Virtual Machines and High Availability
Support for Clustering Virtual Machines was introduced in Windows Server 2008 RTM running the Hyper-V Role and has been continued in the versions that followed.
Windows Failover Cluster feature includes many components such as Cluster Service, Node Manager, Membership Manager, Event Log Processor, Failover Manager, Resource Control Manager (RCM), Resource Host Subsystems (RHS) and Cluster Database Manager. The whole purpose of Failover clustering is to provide high availability of application resources. Clustering doesn’t get involved in deciding how much CPU and Memory should be utilized by an application.
An application running in the clustering environment must be cluster-aware. A cluster-aware application supports the functions executed by the cluster service or its components as shown in Figure 1.0 below. There is no way for Cluster Service to know about the availability of resources of an application in the cluster unless the application is cluster-aware.
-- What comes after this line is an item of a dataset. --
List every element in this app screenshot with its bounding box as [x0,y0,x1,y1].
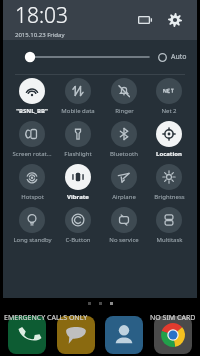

For example, if a node holding the application resources fails, the Cluster Service running on that node must be notified in order to start the failover process for the application’s resources. Cluster Service does this by receiving the responses from the Resource Host Subsystem (RHS). The RHS tracks the Virtual Machines with the help of Resource DLLs provided by Hyper-V Role.
You cannot cluster Virtual Machines running on Virtual Server. The Virtual Machines running on Virtual Server do not provide any Resource DLL which can be used with the Failover clustering software to make them highly available. On the other hand, the Virtual Machines running on Hyper-V are fully cluster-aware Virtual Machines, supporting/responding to all functions executed by the cluster service (Resource Host Subsystem). The Resource DLL of Hyper-V Virtual Machines, which supports all the functions, is VMCLUSRES.DLL. Hyper-V provides only one DLL for its Virtual Machines in the cluster. There are not any other Resource DLLs provided by the Hyper-V Role. We will discuss Hyper-v Resource DLL in detail in this article.
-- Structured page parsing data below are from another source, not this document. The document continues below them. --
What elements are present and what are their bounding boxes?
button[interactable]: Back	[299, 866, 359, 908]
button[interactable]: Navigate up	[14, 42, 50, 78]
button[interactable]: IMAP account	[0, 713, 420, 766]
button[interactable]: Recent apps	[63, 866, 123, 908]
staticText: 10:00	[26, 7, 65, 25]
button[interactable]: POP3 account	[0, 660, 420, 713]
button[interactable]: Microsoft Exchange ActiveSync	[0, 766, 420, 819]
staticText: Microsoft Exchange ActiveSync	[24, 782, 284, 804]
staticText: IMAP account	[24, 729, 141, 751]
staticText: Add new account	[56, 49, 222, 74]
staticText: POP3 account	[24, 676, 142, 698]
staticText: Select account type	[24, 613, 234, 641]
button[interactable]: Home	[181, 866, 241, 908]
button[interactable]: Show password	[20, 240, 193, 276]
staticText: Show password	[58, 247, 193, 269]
Tip: A Resource DLL is a separate application component that is specifically written to support cluster functions (for example, Open, Terminate, Online, Offline, Retry and so on) for resources for that application.
The Clustering Software Resource Host Subsystem (RHS) tracks the Hyper-V Virtual Machines availability through VMCLUSRES.DLL by performing two checks: IsAlive and LooksAlive. Implementing these tests is application specific and hence why cluster-aware applications are expected to provide their resource DLL. The Cluster Server doesn’t need to know about application-specific functions. It just executes the functions provided by the Resource DLLs. Hyper-V implements many other functions in its Resource DLL. The functions are shown in Figure 1.0 below. These functions are Hyper-V virtual Machine-specific and not related to clustering in any way.
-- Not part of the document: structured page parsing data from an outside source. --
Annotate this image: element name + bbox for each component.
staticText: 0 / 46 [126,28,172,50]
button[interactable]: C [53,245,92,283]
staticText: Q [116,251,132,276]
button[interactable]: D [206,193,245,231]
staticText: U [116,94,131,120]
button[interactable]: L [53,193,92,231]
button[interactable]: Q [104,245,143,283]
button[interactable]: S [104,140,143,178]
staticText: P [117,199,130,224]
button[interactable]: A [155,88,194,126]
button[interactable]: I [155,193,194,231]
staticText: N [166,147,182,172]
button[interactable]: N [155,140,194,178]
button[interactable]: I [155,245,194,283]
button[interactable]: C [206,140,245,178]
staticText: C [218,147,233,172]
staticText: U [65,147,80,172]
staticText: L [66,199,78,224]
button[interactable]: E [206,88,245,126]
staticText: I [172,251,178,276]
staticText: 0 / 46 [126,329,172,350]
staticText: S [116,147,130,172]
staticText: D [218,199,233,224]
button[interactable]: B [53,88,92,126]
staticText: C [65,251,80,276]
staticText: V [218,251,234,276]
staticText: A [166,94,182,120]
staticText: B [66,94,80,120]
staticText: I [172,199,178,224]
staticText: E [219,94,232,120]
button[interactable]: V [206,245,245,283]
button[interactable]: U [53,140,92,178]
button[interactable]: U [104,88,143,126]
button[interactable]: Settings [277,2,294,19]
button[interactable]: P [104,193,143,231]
Tip: The two basic checks (IsAlive and LooksAlive) are supported by every Resource DLL or cluster-aware application.
At heart of the cluster, there are two important components running; Resource Control Manager (RCM) and Resource Host Subsystem (RHS).
Resource Control Manager (RCM)
A Windows Server 2008 or later versions is able to host unlimited cluster resources with the help of Resource Control Manager (RCM). RCM provides the following functionalities:
- Manages the cluster resources
- Responsible for maintaining the cluster resource dependencies
- Responsible for maintaining the cluster policies.
- Maintains the state of individual resource in the cluster database (HKLM\Cluster). The states maintained by the cluster service are Online, Offline, Failed, Online Pending, and Offline Pending.
- With the help of Failover Cluster Manager, the RCM allows administrators to execute the cluster actions on a resource or resource group. The actions which can be executed are Move, Failover and Failback.
Resource Host Subsystem (RHS)
In versions of Microsoft Windows Server prior to Windows Server 2008, it is the Resource Monitor, running as RESRCOM.exe monitors the health of the resources running in a Failover Cluster. In Windows Server 2008 and later versions, Microsoft developers changed the coding of Failover Cluster. It is Resource Host Subsystem (RHS), running as RHS.exe or RHS32.exe for monitoring the health of cluster resources. It was a significant improvement over the previous versions. RHS plays an important role when it comes to decide the failover process for resources.
Resource Host Subsystem provides the following benefits:
- Communicates directly to Cluster Service (Clussvc.exe)
- Communicates directly to the Resource DLLs
- Participates in the Failover process
- Manages the individual or Group Resources state for each resource DLL
- Runs in the separate process as RHS.exe or RHS32.exe
- Conducts periodic health checks for all cluster resources to ensure they are operating normally
Note: By default, all the cluster resources run in RHS.exe which is a 64-bit process. However, the support for 32-bit resource DLLs is also provided with the help of RHS32.exe process as shown in the figure 1.1 below:
In Figure 1.0 you can see, the DLL VMCLUSRES.DLL, is installed when the Hyper-V Role is enabled initially. Before you can cluster Virtual Machines running on Hyper-V, you need to install the Failover Clustering Software on Windows Server 2008 RTM or 2008 R2 or Windows Server 2012. After installation is completed, you click on “Services and Applications” in Failover Cluster Management and then select the “Virtual Machines” as the Cluster resource.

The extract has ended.